Report: Wireless carriers facing $9.2B backhaul funding shortfall

Backhaul demands are going to increase in the years ahead and carriers worldwide are collectively underfunding investment in backhaul, according to a Strategy Analytics study commissioned by network vendor Tellabs. The result? A backhaul funding gap of around $9.2 billion by 2017.

According to the study, the Asia Pacific region is facing the largest investment shortfall--$5.3 billion by 2017. A recent Cisco report on mobile data traffic found that subscribers in the Asia-Pacific region will account for 47.1 percent of all mobile data traffic by 2017, up from 35 percent in 2012--making the Asia-Pacific region the largest in terms of data consumption.

In North America, the report found that carriers are facing a much smaller backhaul funding gap, of around $650 million.
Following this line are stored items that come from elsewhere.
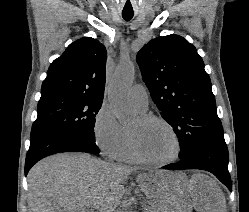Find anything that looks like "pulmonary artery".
<instances>
[{"label": "pulmonary artery", "instance_id": "e3ab8cb5", "mask_svg": "<svg viewBox=\"0 0 249 212\" xmlns=\"http://www.w3.org/2000/svg\"><path fill=\"white\" fill-rule=\"evenodd\" d=\"M131 102L140 112L148 109V94L146 88L142 84H135L130 92Z\"/></svg>", "mask_w": 249, "mask_h": 212}]
</instances>
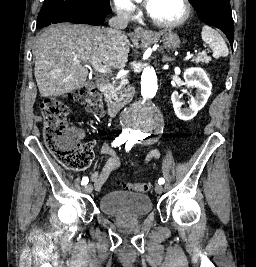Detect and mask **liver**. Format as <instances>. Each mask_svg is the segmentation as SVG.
I'll use <instances>...</instances> for the list:
<instances>
[{
  "instance_id": "6515ba94",
  "label": "liver",
  "mask_w": 256,
  "mask_h": 267,
  "mask_svg": "<svg viewBox=\"0 0 256 267\" xmlns=\"http://www.w3.org/2000/svg\"><path fill=\"white\" fill-rule=\"evenodd\" d=\"M132 42L133 36H130ZM38 90L43 98L61 96L86 86L92 62L122 70L127 64L129 40L107 34V28L86 24H53L38 36L35 48Z\"/></svg>"
}]
</instances>
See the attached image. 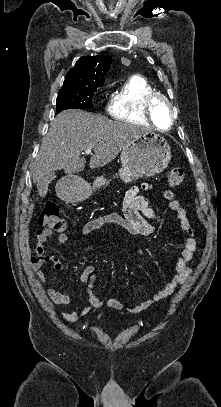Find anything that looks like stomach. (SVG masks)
I'll return each instance as SVG.
<instances>
[{
    "label": "stomach",
    "instance_id": "stomach-1",
    "mask_svg": "<svg viewBox=\"0 0 221 407\" xmlns=\"http://www.w3.org/2000/svg\"><path fill=\"white\" fill-rule=\"evenodd\" d=\"M119 177L125 183L135 179L150 177L164 171L171 160V148L159 133L147 131L140 134L126 147L121 155ZM104 176L97 177L91 187L78 176H68L59 188V196L68 203H78L88 199L94 189L107 186Z\"/></svg>",
    "mask_w": 221,
    "mask_h": 407
}]
</instances>
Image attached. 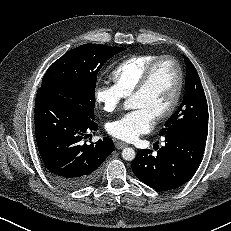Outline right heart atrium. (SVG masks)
Instances as JSON below:
<instances>
[{"label":"right heart atrium","instance_id":"obj_1","mask_svg":"<svg viewBox=\"0 0 231 231\" xmlns=\"http://www.w3.org/2000/svg\"><path fill=\"white\" fill-rule=\"evenodd\" d=\"M96 102L105 112L115 111L122 103L124 96L114 84H98L94 91Z\"/></svg>","mask_w":231,"mask_h":231}]
</instances>
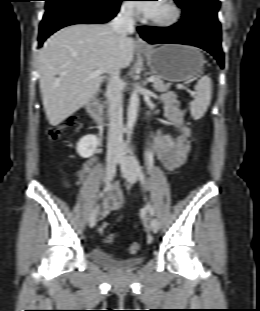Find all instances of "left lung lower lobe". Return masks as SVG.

The report said rising mobile data demand will make any underfunding of backhaul that much more acute in the years ahead.
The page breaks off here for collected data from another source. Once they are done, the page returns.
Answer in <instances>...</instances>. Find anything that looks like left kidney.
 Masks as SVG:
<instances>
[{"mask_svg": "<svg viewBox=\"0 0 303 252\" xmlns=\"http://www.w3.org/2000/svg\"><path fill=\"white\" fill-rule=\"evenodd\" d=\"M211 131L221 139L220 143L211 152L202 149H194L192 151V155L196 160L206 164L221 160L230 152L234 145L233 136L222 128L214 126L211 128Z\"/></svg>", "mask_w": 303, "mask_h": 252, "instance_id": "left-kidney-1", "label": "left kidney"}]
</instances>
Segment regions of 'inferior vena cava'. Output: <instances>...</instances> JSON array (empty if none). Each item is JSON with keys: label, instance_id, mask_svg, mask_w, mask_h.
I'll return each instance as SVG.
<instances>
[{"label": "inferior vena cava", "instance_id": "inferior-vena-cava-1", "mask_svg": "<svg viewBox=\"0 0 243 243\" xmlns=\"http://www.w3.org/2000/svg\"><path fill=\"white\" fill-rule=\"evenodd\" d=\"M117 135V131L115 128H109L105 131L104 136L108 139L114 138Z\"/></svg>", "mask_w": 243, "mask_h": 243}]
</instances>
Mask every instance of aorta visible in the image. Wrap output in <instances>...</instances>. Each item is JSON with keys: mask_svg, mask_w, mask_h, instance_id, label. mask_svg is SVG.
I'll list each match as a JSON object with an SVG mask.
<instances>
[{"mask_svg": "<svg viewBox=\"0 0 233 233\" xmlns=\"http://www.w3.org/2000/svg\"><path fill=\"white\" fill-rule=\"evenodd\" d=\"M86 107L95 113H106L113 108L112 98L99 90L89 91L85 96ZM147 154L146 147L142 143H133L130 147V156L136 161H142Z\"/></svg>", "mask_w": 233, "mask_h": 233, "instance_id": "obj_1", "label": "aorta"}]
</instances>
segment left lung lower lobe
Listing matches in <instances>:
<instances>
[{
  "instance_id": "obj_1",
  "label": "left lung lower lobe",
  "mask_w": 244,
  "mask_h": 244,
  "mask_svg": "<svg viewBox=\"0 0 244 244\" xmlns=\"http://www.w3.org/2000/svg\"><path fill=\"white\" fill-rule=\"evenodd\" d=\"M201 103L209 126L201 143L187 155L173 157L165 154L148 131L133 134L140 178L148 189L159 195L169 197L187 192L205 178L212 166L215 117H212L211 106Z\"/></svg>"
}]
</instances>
"Operators will struggle to support multi-frequency heterogeneous networks and new bursty usage patterns," Tellabs said in a release. "Current operator forecasts allocate an average of 17.5 percent of total cost of operations to backhaul investment, but investment at that level simply cannot meet user demand."

The Tellabs-commissioned study found that revenue lost to customer churn is forecast to be 4 times higher than the backhaul investment required to meet customer demand, and that globally, for each $1 spent on backhaul above 17.5 percent of total cost of operations, operators could protect $4 in revenues. The report also said that operating margins could improve by up to 5 percent if backhaul investment increases to meet traffic growth.

Obviously, as a provider of mobile backhaul, packet optical and other network solutions, Tellabs has an interest in promoting this narrative. But other studies have also focused on the growing need for backhaul. A March 2012 report from research firm iGR found that the demand for mobile backhaul in the U.S. market will increase 9.7 times between 2011 and 2016.